■ **YOUR TASK**
Set down each record below exactly as it stands. Pictures are not part of the copy.

== SOURCE DATA ==

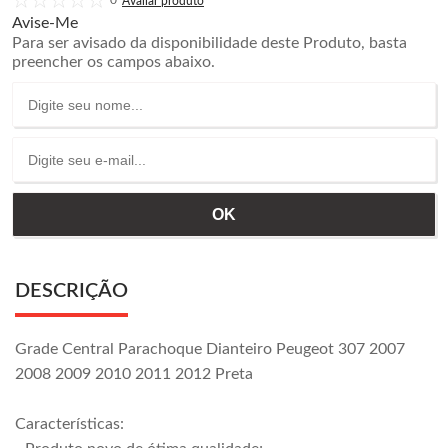
0
Avise-Me
Para ser avisado da disponibilidade deste Produto, basta
preencher os campos abaixo.
DESCRIÇÃO
Grade Central Parachoque Dianteiro Peugeot 307 2007
2008 2009 2010 2011 2012 Preta
Características:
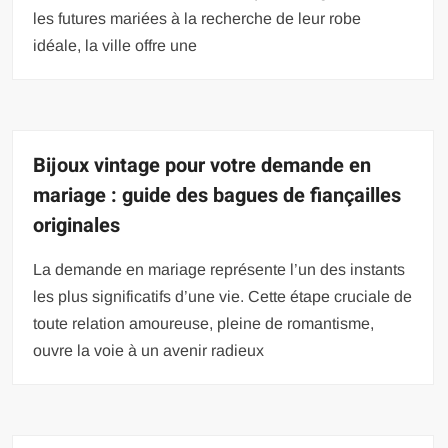
les futures mariées à la recherche de leur robe
idéale, la ville offre une
Bijoux vintage pour votre demande en
mariage : guide des bagues de fiançailles
originales
La demande en mariage représente l’un des instants
les plus significatifs d’une vie. Cette étape cruciale de
toute relation amoureuse, pleine de romantisme,
ouvre la voie à un avenir radieux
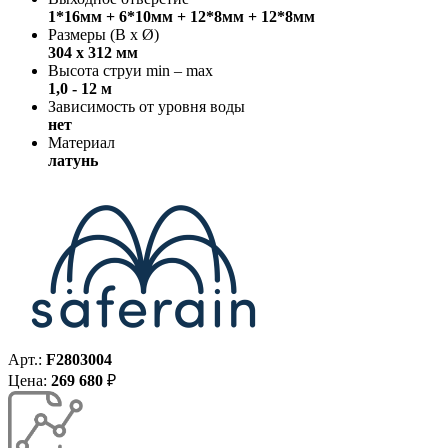
1*16мм + 6*10мм + 12*8мм + 12*8мм
Размеры (В x Ø)
304 х 312 мм
Высота струи min – max
1,0 - 12 м
Зависимость от уровня воды
нет
Материал
латунь
Арт.:
F2803004
Цена:
269 680
₽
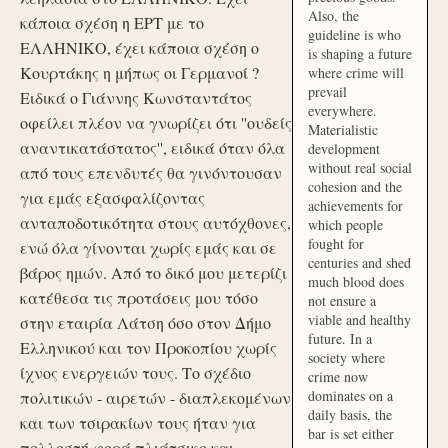
Also, the
κάποια σχέση η ΕΡΤ με το
guideline is who
ΕΛΛΗΝΙΚΟ, έχει κάποια σχέση ο
is shaping a future
Κουρτάκης η μήπως οι Γερμανοί ?
where crime will
prevail
Ειδικά ο Γιάννης Κωνσταντάτος
everywhere.
οφείλει πλέον να γνωρίζει ότι ''ουδείς
Materialistic
αναντικατάστατος'', ειδικά όταν όλα
development
without real social
από τους επενδυτές θα γινόντουσαν
cohesion and the
για εμάς εξασφαλίζοντας
achievements for
ανταποδοτικότητα στους αυτόχθονες,
which people
fought for
ενώ όλα γίνονται χωρίς εμάς και σε
centuries and shed
βάρος ημών. Από το δικό μου μετερίζι
much blood does
κατέθεσα τις προτάσεις μου τόσο
not ensure a
viable and healthy
στην εταιρία Λάτση όσο στον Δήμο
future. In a
Ελληνικού και τον Προκοπίου χωρίς
society where
ίχνος ενεργειών τους. Το σχέδιο
crime now
dominates on a
πολιτικών - αιρετών - διαπλεκομένων
daily basis, the
και των τσιρακίων τους ήταν για
bar is set either
πολλοστή φορά πλιάτσικο και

===

■ **REPLY TO THE TASK**
0
Avise-Me
Para ser avisado da disponibilidade deste Produto, basta
preencher os campos abaixo.
DESCRIÇÃO
Grade Central Parachoque Dianteiro Peugeot 307 2007
2008 2009 2010 2011 2012 Preta
Características:
les futures mariées à la recherche de leur robe
idéale, la ville offre une
Bijoux vintage pour votre demande en
mariage : guide des bagues de fiançailles
originales
La demande en mariage représente l’un des instants
les plus significatifs d’une vie. Cette étape cruciale de
toute relation amoureuse, pleine de romantisme,
ouvre la voie à un avenir radieux
1*16мм + 6*10мм + 12*8мм + 12*8мм
Размеры (В x Ø)
304 х 312 мм
Высота струи min – max
1,0 - 12 м
Зависимость от уровня воды
нет
Материал
латунь
Арт.:
F2803004
Цена:
269 680
₽
Also, the
κάποια σχέση η ΕΡΤ με το
guideline is who
ΕΛΛΗΝΙΚΟ, έχει κάποια σχέση ο
is shaping a future
Κουρτάκης η μήπως οι Γερμανοί ?
where crime will
prevail
Ειδικά ο Γιάννης Κωνσταντάτος
everywhere.
οφείλει πλέον να γνωρίζει ότι ''ουδείς
Materialistic
αναντικατάστατος'', ειδικά όταν όλα
development
without real social
από τους επενδυτές θα γινόντουσαν
cohesion and the
για εμάς εξασφαλίζοντας
achievements for
ανταποδοτικότητα στους αυτόχθονες,
which people
fought for
ενώ όλα γίνονται χωρίς εμάς και σε
centuries and shed
βάρος ημών. Από το δικό μου μετερίζι
much blood does
κατέθεσα τις προτάσεις μου τόσο
not ensure a
viable and healthy
στην εταιρία Λάτση όσο στον Δήμο
future. In a
Ελληνικού και τον Προκοπίου χωρίς
society where
ίχνος ενεργειών τους. Το σχέδιο
crime now
dominates on a
πολιτικών - αιρετών - διαπλεκομένων
daily basis, the
και των τσιρακίων τους ήταν για
bar is set either
πολλοστή φορά πλιάτσικο και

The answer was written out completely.